The DDTC and BIS guidance documents agree that internal and external monitoring are both important. Every company or organization, in addition to actively monitoring itself, needs outside assurance from an independent third party that its compliance efforts are on the right track.

The following compliance “best practices” also fall under the general rubric of export compliance monitoring:

  • Self-monitoring and reporting by operations staff in all export-related departments and divisions of the company on the effectiveness of specific compliance processes and procedures is requested and implemented.
  • Timely crosstalk is encouraged among employees in export-related departments, divisions, and branches within the company to ensure that practical compliance experiences and lessons learned are communicated throughout the entire organization, with a view to improving the effectiveness and efficiency of export controls and promoting consistency of procedures.
  • Clear and specific internal procedures have been established and communicated to all employees, including contract employees, for the reporting of potential export compliance problems to management, including the option of reporting export violations anonymously through a mailbox, website, or helpline.
  • Employees understand that management considers the reporting of suspected export violations to be the duty of each employee and know that they will be protected from retribution or retaliation of any kind if they raise questions or concerns about compliance in good faith.
  • On-site end-use monitoring of personnel performing defense services is performed frequently by qualified export compliance staff to ensure that their activities remain within the scope of the relevant export authorization.
  • Previously identified export compliance problems or high-risk areas are revisited to ensure that the prescribed corrective actions were implemented and that they have been effective.

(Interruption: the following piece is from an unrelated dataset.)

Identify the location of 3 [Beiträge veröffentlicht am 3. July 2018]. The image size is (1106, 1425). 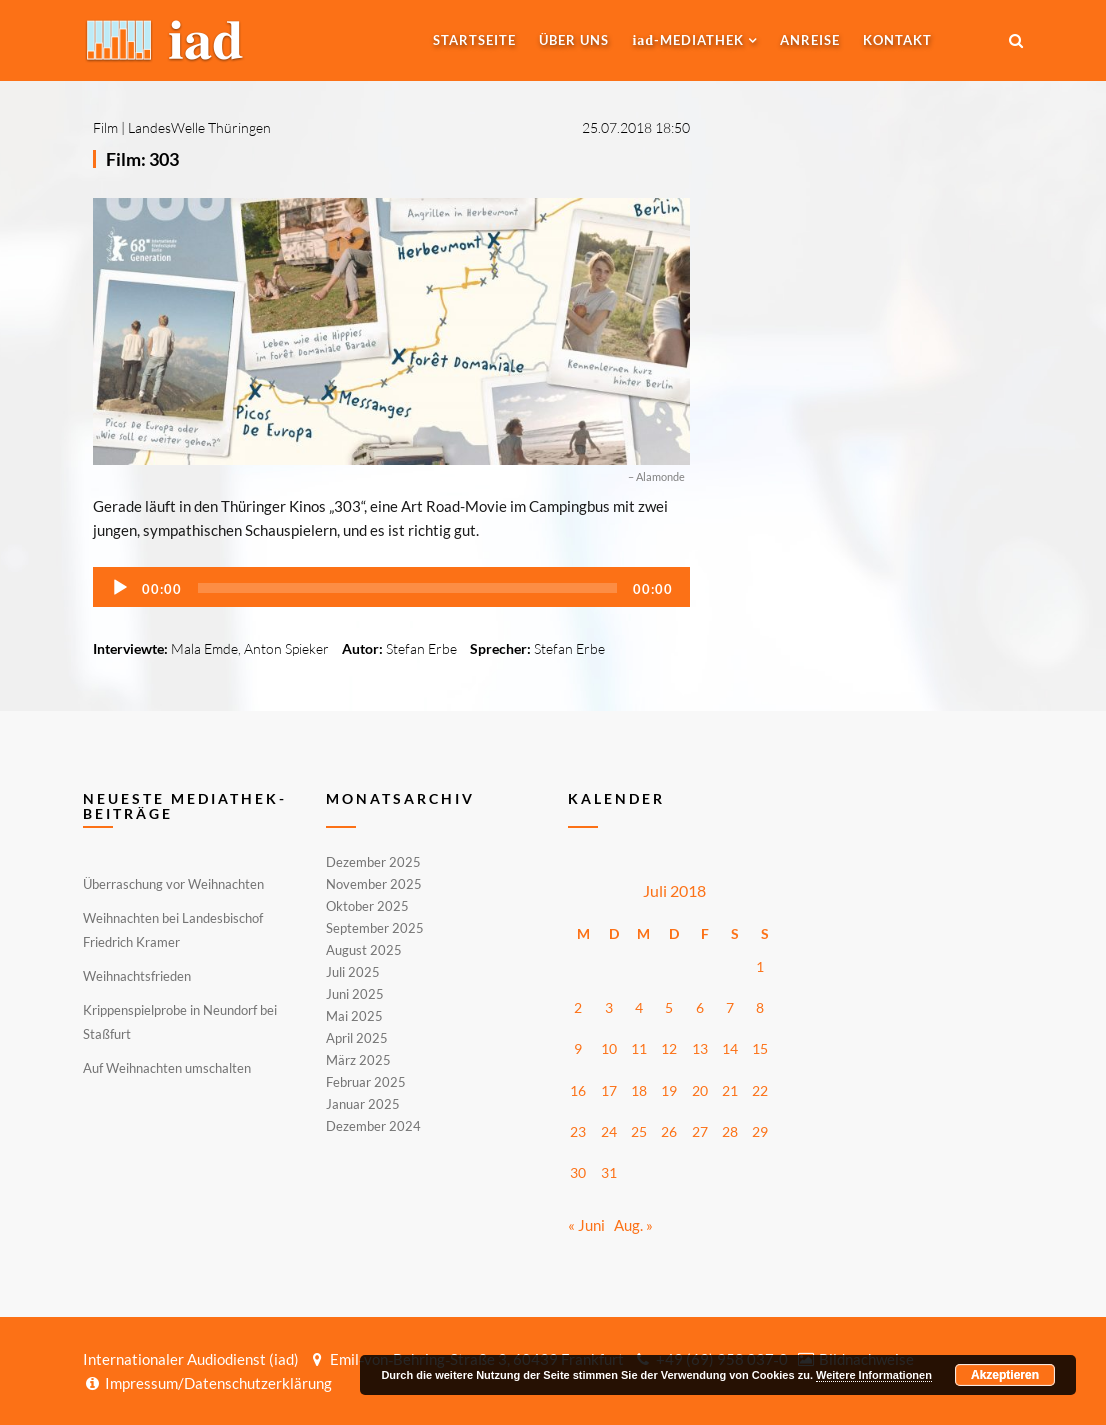 (609, 1007).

Unlike banks and financial institutions, who may choose to concentrate their compliance monitoring on those transactions with the highest impact on revenue, exporters of defense articles and services, dual-use commodities, technical data, and controlled technology, when monitoring ITAR, EAR, and OFAC compliance, may sometimes need to focus on business areas that have a relatively small revenue impact but carry a large compliance risk. Manufacturing or distribution operations in a developing country, for example, or exports to new trading partners in a formerly embargoed nation whose U.S. trade sanctions were only recently lifted, might be relatively small now, when measured by current sales or profits, but multiple compliance challenges and the potential for serious penalties may call for close and continuous monitoring.

Monitoring day-to-day compliance may seem unexciting, like performing routine maintenance on your car. It undoubtedly requires a significant investment of time, effort, and money, and the benefits may not be immediately evident. But most car owners understand that failure to do so is a sure recipe for disaster.  In other words, don’t let procrastination get in the way of success and continuously monitor your compliance program!


(None of the information is intended to be authoritative official or professional legal advice. Consult your own legal counsel or compliance specialists before taking actions based upon this blog or other unofficial sources.)